Когда перебирались в Курбатиху, Нина упросила оставить Ванюшку у неё, хотя бы на первое время. И его оставили.
Раков был уже председателем колхоза, и Нина обратилась к нему:
– Николай Васильевич, нельзя ли так… чтобы я, ну, работала у себя в Перелетихе?
Почти год жена Ракова и дочка жили в Курбатихе, и почти год Нина по работе общалась с Раковым, и за все это время они и словом не напомнили друг другу о том, что было между ними, однако негласный, внутренний диалог велся – они ещё понимали друг друга. И когда Нина обратилась с просьбой, Раков понял примерно так: «Пойми меня правильно, я могу работать и здесь, но ведь лучше, если я схоронюсь в Перелетихе». – «Может быть, и лучше», – согласился он. И она продолжила вслух:
– А то ведь как получается: из Перелетихи в Курбатиху, а другой – из Курбатихи в Перелетиху. («Каждый день глаза мозолю: мне больно, а тебе, наверно, досадно». – И последовал ответ: «Мне тоже…») Борис с Верой сюда перебираются, а Ванюшка у меня побудет, на новом-то месте трудно сразу обжиться. («Одна я, своего-то ребеночка вдруг и не будет, так хоть с племянничком куковать буду». – И последовал ответ: «А у меня дочка, родная, и люблю я ее, только вот живем в одной семье, а как будто врозь – каждый по себе».) Вы уж придумайте, Николай Васильевич, что-нибудь, не обязательно ведь агрономом. («Давай уж, пойдем на жертву, так обоим лучше будет». – И последовал ответ: «Права ты, надо подумать…»)
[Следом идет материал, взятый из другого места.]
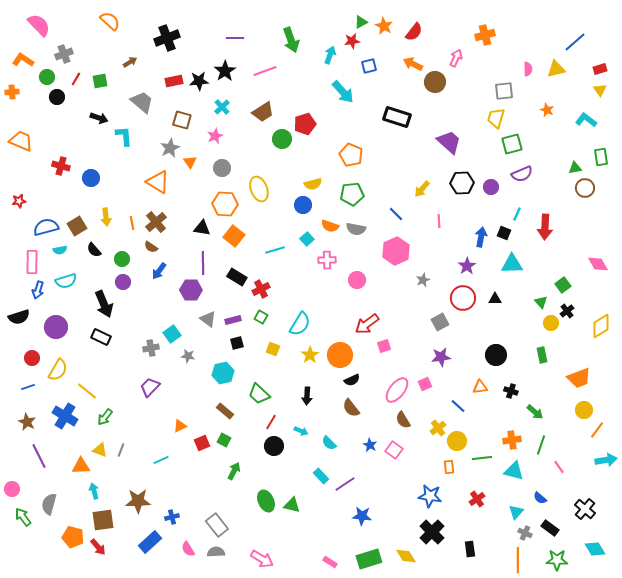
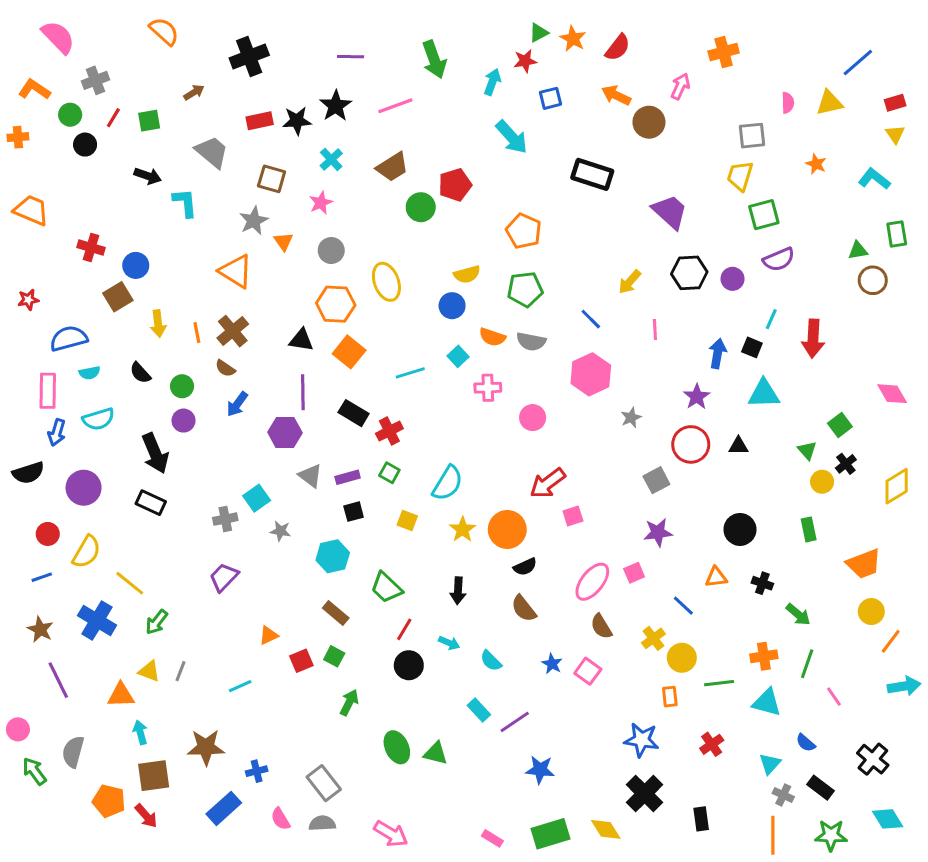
brown square: (77, 226) -> (118, 297), moved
Поражало самообладание Нины – губы не дрогнули, глаз не опустила: и какая же в ней сохранялась чистота, поистине – светлая… Нет, и Раков не чувствовал себя негодяем, да он и не был им, и всё-таки его обжигало прикосновением её взгляда, голоса, само присутствие – жгло. И появлялось желание обнять ее за плечи и сказать одно-единственное слово: «Прости». И он знал: она простила бы, утешила, после чего обоим стало бы легче. Но как это сделать, как обнять, как сказать это одно-единственное слово, когда столько вокруг и в себе условностей и сомнений… И он лишь нещадно курил, чадил сатанинским ладаном.
Наконец Раков вмял в пепельницу окурок и сказал негромко, но решительно:
– Нина… ты нужна всюду, как агроном. Но я подумаю… в общем, я понимаю, что это не каприз.
И Раков сдержал слово – подумал: вскоре Нину утвердили бригадиром на перелетихинских фермах.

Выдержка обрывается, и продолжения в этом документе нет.